Mas o mundo também se abriu para ele, mesmo com tantas adversidades. Filho de pai analfabeto e mãe semianalfabeta, Raimundo relata que os livros foram sua tábua de salvação. “Éramos realmente muito pobres. Não tínhamos televisão, nem mesmo rádio. Ler era a minha fuga, a única coisa que eu podia fazer para aprender sobre o mundo e para me afastar das influências e distrações da minha comunidade, algo, aliás, que se revelou muito bom para mim e para minha família. Sempre vi na educação a porta para eu sair daquele ambiente”, afirma.
Sonho realizado
Em 2005, já formado em Matemática e exercendo a profissão de professor de cursinho, ele soube do concurso do TRE e resolveu tentar a sorte. Ao pedir a um colega o Código Eleitoral para estudar, chegou a ser avisado de que “era melhor nem tentar, pois era muito difícil e havia muita concorrência, por ser o primeiro concurso do Tribunal no estado”.

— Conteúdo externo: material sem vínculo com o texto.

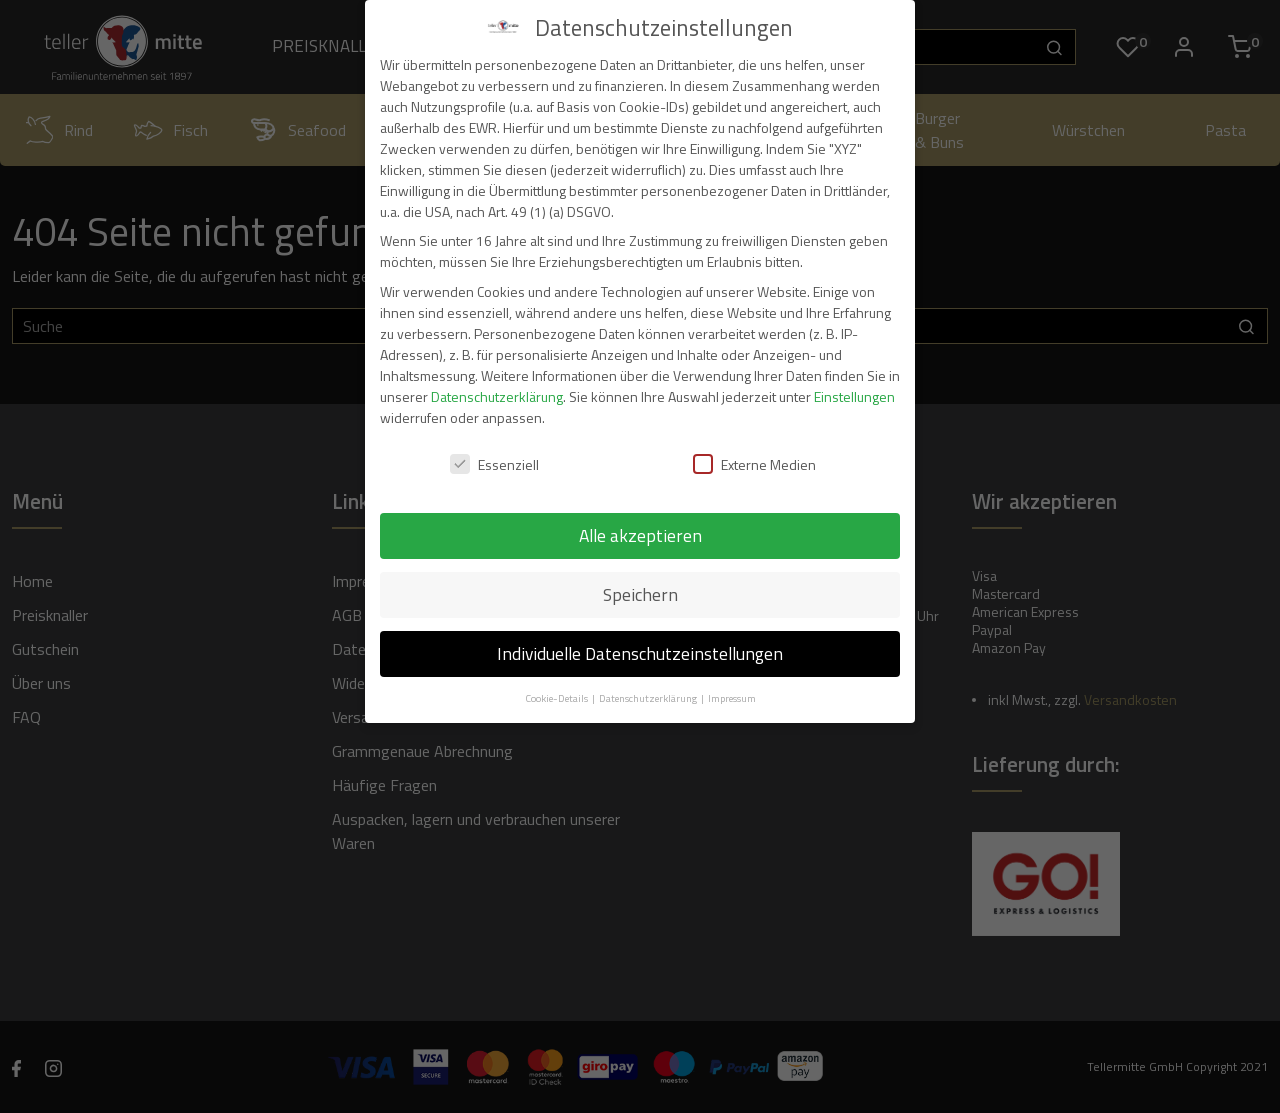  What do you see at coordinates (649, 698) in the screenshot?
I see `Datenschutzerklärung [button]` at bounding box center [649, 698].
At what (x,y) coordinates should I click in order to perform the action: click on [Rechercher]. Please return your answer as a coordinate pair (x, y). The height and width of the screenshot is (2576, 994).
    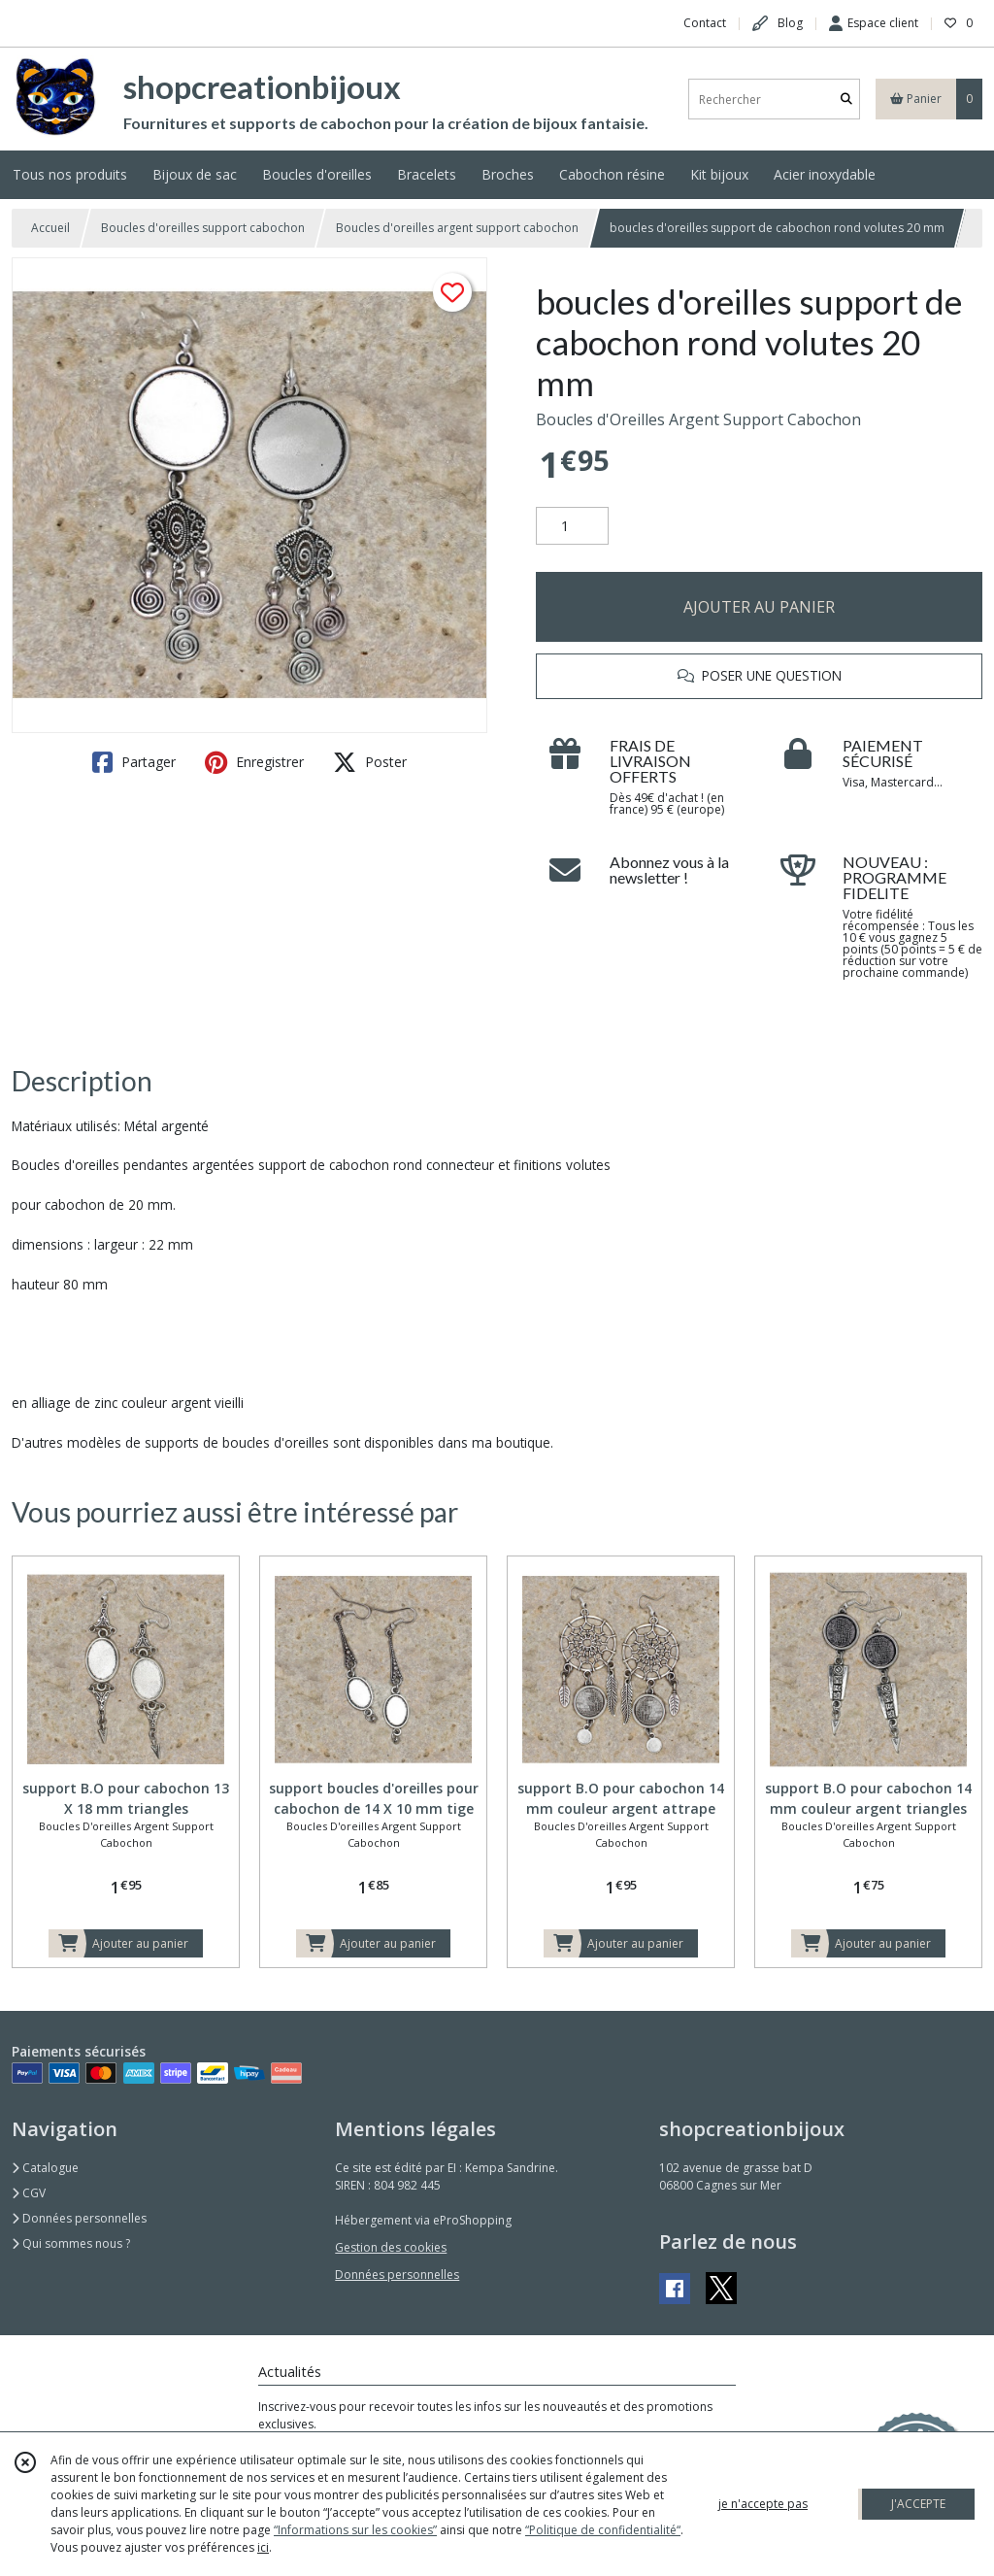     Looking at the image, I should click on (846, 99).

Mas Raimundo já estava acostumado com os “nãos” da vida, e sabia o que precisava fazer para ir atrás de seus sonhos: estudar. Não foi surpresa quando ele passou no concurso, e a felicidade foi tamanha que ele se lembra da sensação de se achar rico. “O salário era tão mais alto do que eu já havia recebido na vida que minha sensação foi de estar rico mesmo e, com ele, pude ajudar meus pais”, conta.
Nos primeiros anos de Tribunal, Raimundo ficou lotado no cartório do município de Janduís. Dois anos depois, em 2007, foi para o cartório eleitoral de Currais Novos, onde atualmente é chefe.
Antes e depois
O servidor conta que a vida dele no Tribunal se divide em antes e depois de 2015. “Fiquei dois anos afastado, devido à perda completa da visão, e voltei em 2017. Enfrentei muitas dificuldades ao voltar. Não apenas de readaptação ou de acessibilidade, mas de julgamento de colegas e chefias que achavam que eu não era mais capaz. O meu maior desafio foi convencer as pessoas de que eu podia continuar trabalhando mesmo com a deficiência visual. São as pessoas a maior barreira para quem tem alguma deficiência”, ressalta.

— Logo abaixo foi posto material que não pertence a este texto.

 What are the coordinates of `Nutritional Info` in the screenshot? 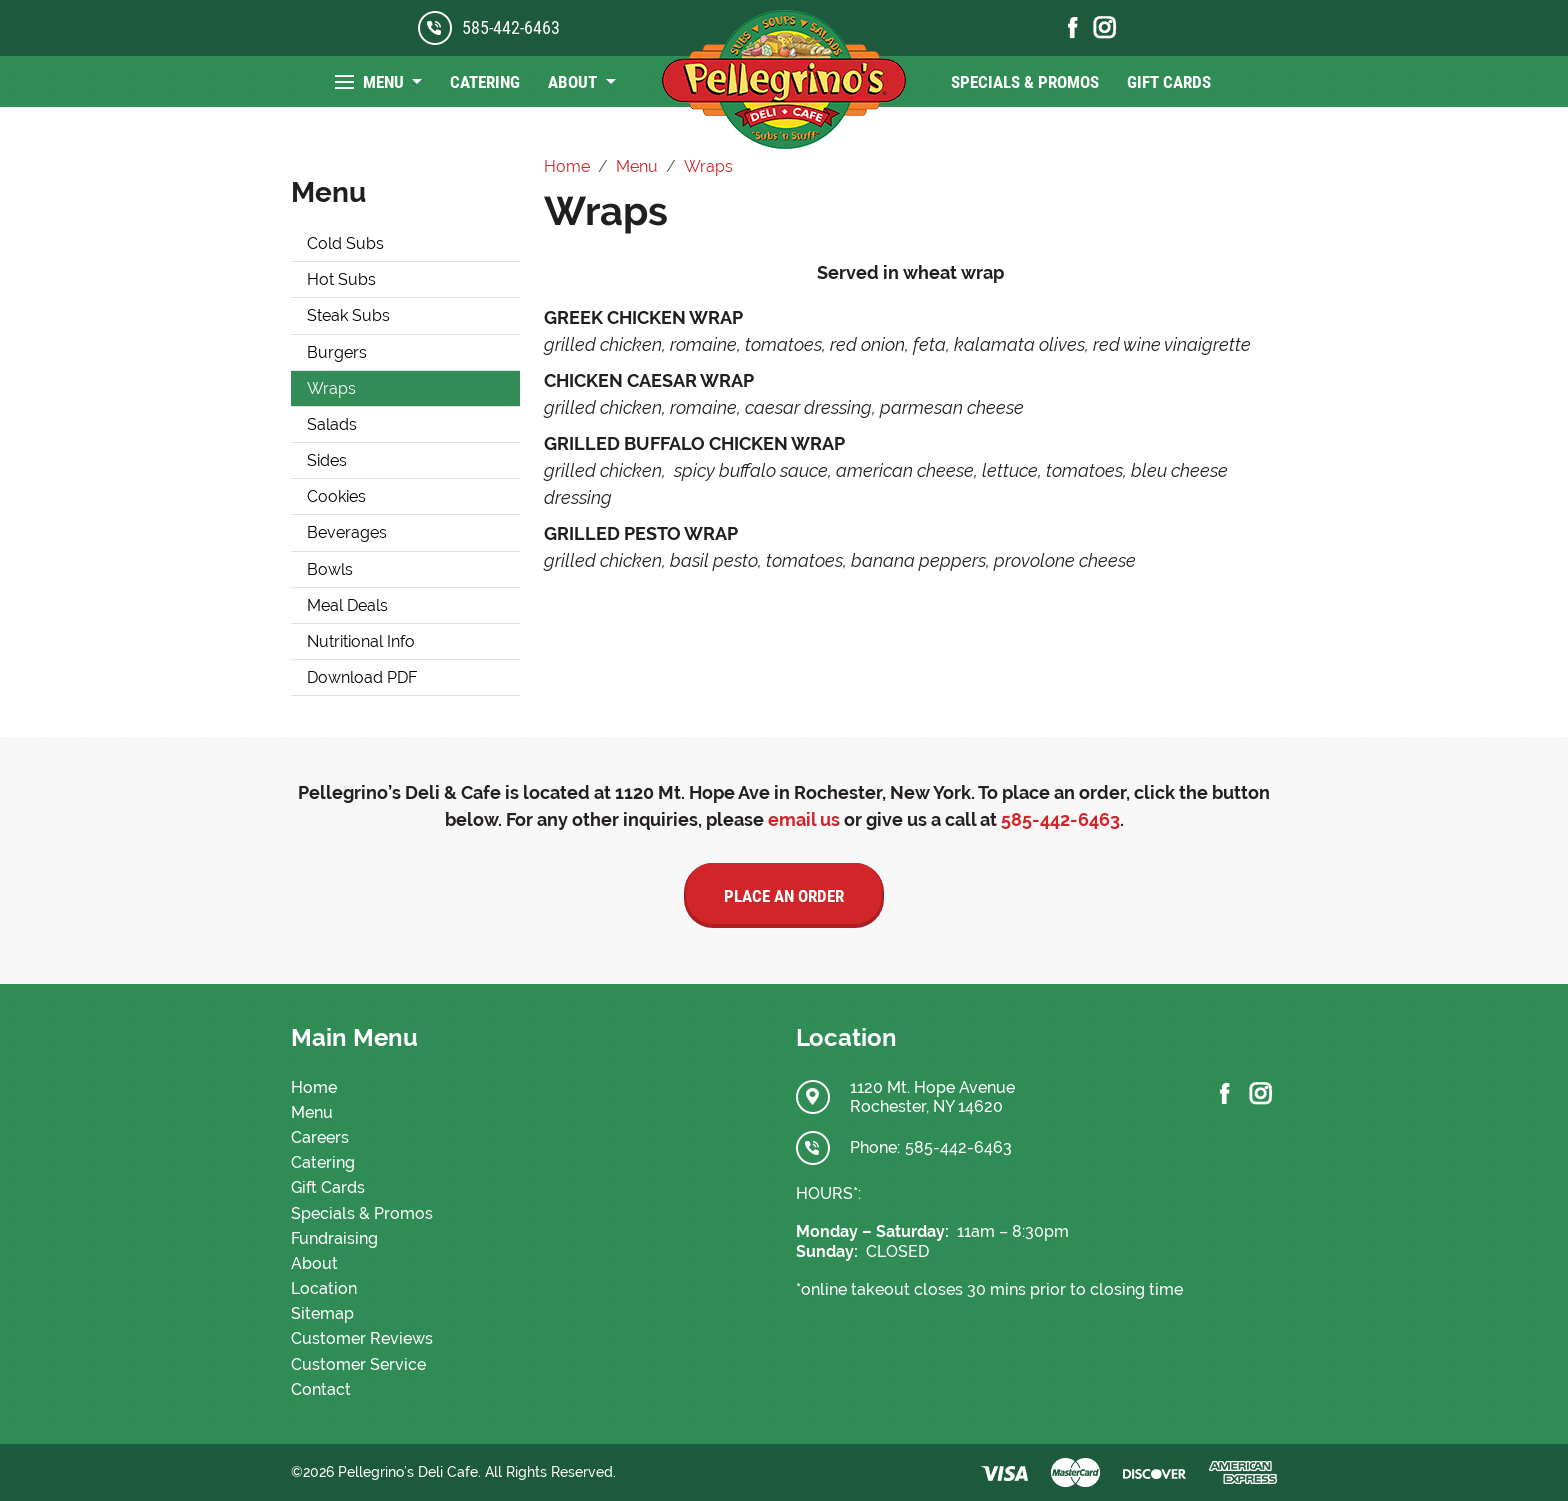 It's located at (361, 641).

Segundo Raimundo, foram os filhos, Thales (8) e Heitor (13), e a esposa, Érica, com quem é casado há 14 anos, a força que precisava para seguir em frente. “Eu precisava dar um bom exemplo para os meus filhos e mostrar que todo mundo tem dificuldades na vida, e que o que faz a diferença é o modo como você as enfrenta. Eu não tinha a opção de desistir, nunca tive: era preciso seguir em frente, de cabeça erguida, com fé de que conseguiria”, lembra.

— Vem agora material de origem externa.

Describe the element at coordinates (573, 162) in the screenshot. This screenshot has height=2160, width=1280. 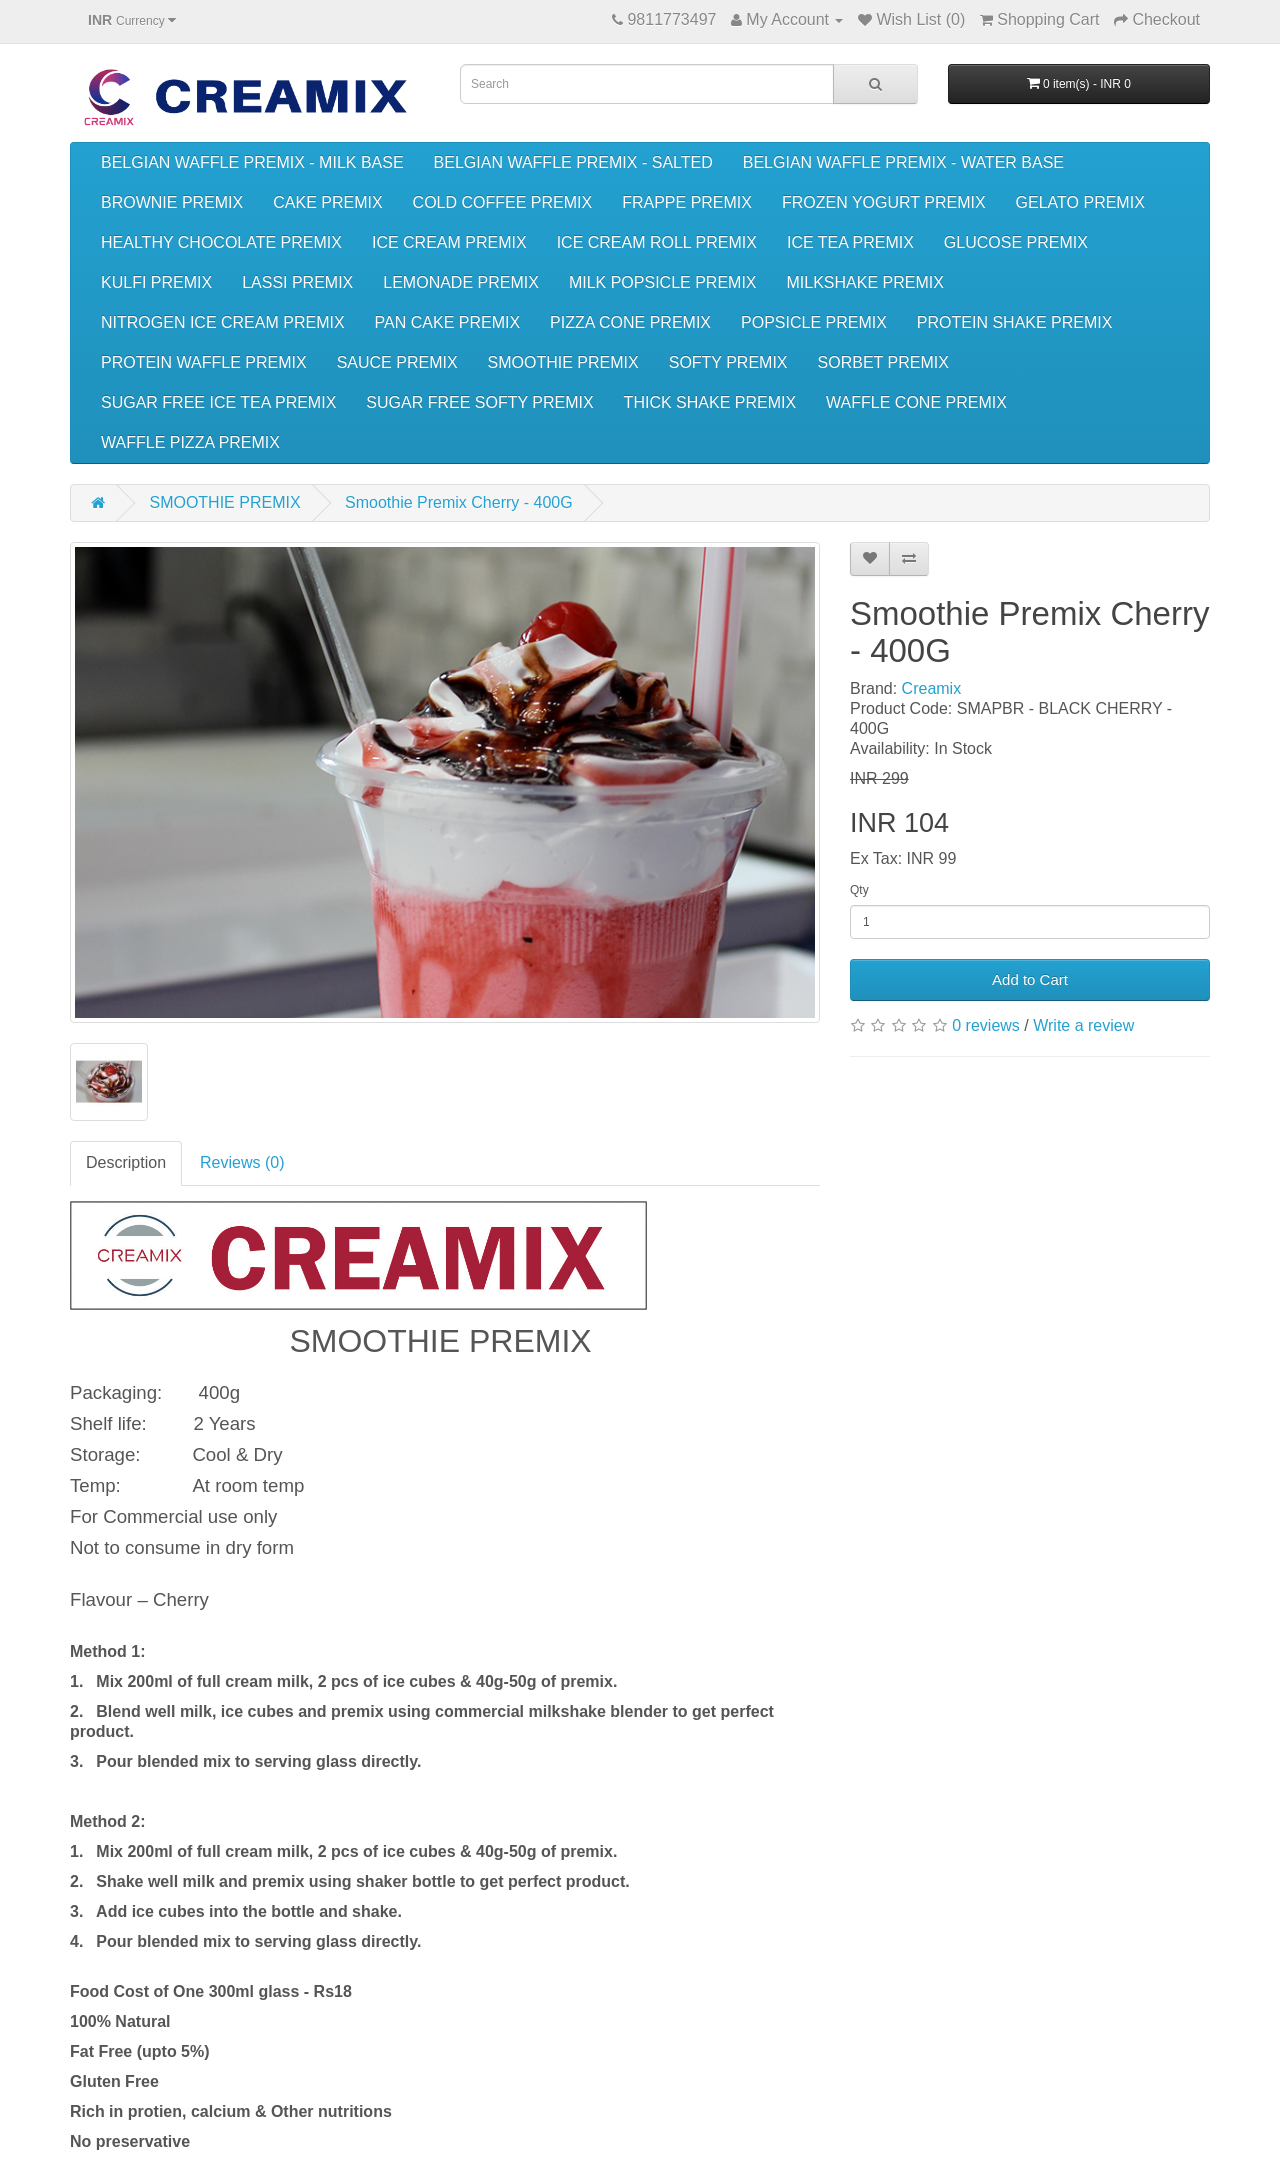 I see `BELGIAN WAFFLE PREMIX - SALTED` at that location.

Ele revela que o começo dessa adaptação não foi fácil. Raimundo estranhou os sintetizadores de voz, teve que literalmente aprender a andar no escuro, a escutar mais a vida e a “enxergar” o mundo de forma diferente.
“Mas soube desde pequeno que isso não seria o fim do mundo. Era me levantar e recomeçar. As pessoas só têm a exata noção do que é uma deficiência grave quando acontece com ela ou com alguém muito próximo. Se não, isso é uma abstração. Para mim, sempre foi uma realidade na minha família e tive em todos eles [familiares] bons exemplos de superação”, ressalta.
Este texto faz parte da série “Nós somos a Justiça Eleitoral”, que vai mostrar a todos os brasileiros quem são as pessoas que trabalham diariamente para oferecer o melhor serviço ao eleitor. A série será publicada durante todos os dias de fevereiro, mês em que se comemora o aniversário de 89 anos de criação da Justiça Eleitoral.